Provably Safe Reinforcement Learning for Stochastic Reach-Avoid Problems with Entropy Regularization
Abhijit Mazumdar, Rafal Wisniewski, Manuela L. Bujorianu

TL;DR
This paper develops safe reinforcement learning algorithms for stochastic reach-avoid problems, incorporating entropy regularization to improve regret bounds and safety guarantees during learning.
Contribution
It introduces a novel entropy-regularized safe RL algorithm with finite-sample guarantees for stochastic reach-avoid tasks, enhancing safety and performance.
Findings
Entropy regularization improves regret bounds.

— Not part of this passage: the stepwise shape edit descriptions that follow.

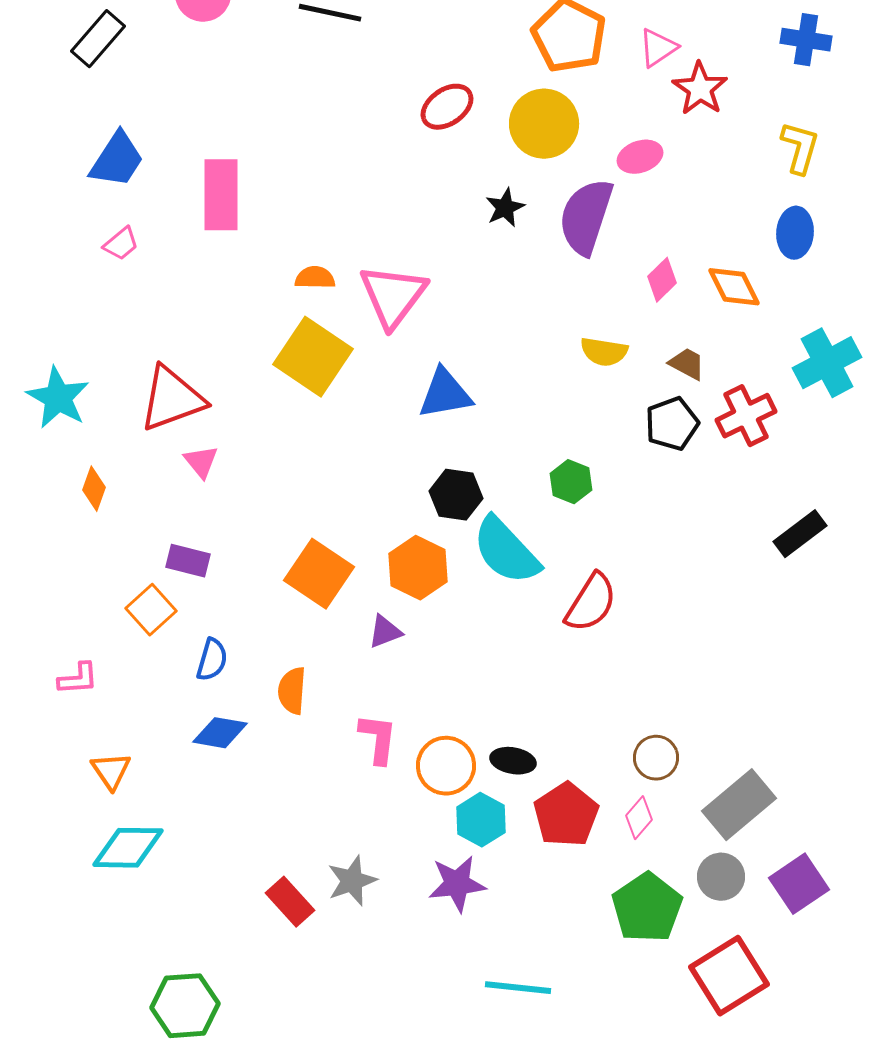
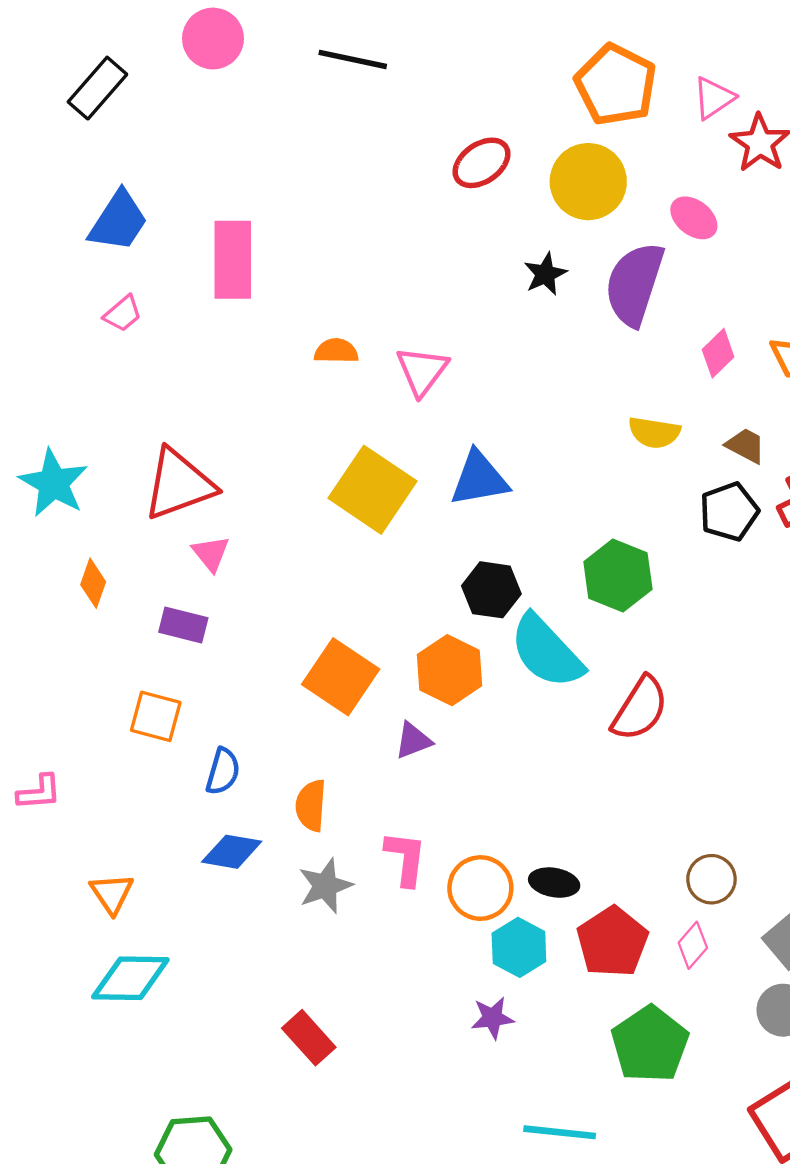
pink ellipse: (640, 157) -> (694, 218), turned 57
pink triangle: (393, 296) -> (422, 371), size x0.7
yellow square: (313, 357) -> (373, 490), moved
green hexagon: (571, 482) -> (618, 576), size x1.5
purple rectangle: (188, 561) -> (183, 625), moved
orange square: (151, 610) -> (156, 716), turned -33
pink L-shape: (78, 679) -> (39, 792), moved
gray star: (352, 881) -> (325, 886), moved
purple star: (457, 884) -> (492, 1018), size x0.7
green pentagon: (647, 908) -> (650, 1044), moved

The algorithms ensure safety with high probability during learning.
Entropy regularization reduces episode-to-episode variability.
Abstract
We consider the problem of learning the optimal policy for Markov decision processes with safety constraints. We formulate the problem in a reach-avoid setup. Our goal is to design online reinforcement learning algorithms that ensure safety constraints with arbitrarily high probability during the learning phase. To this end, we first propose an algorithm based on the optimism in the face of uncertainty (OFU) principle. Based on the first algorithm, we propose our main algorithm, which utilizes entropy regularization. We investigate the finite-sample analysis of both algorithms and derive their regret bounds. We demonstrate that the inclusion of entropy regularization improves the regret and drastically controls the episode-to-episode variability that is inherent in OFU-based safe RL algorithms.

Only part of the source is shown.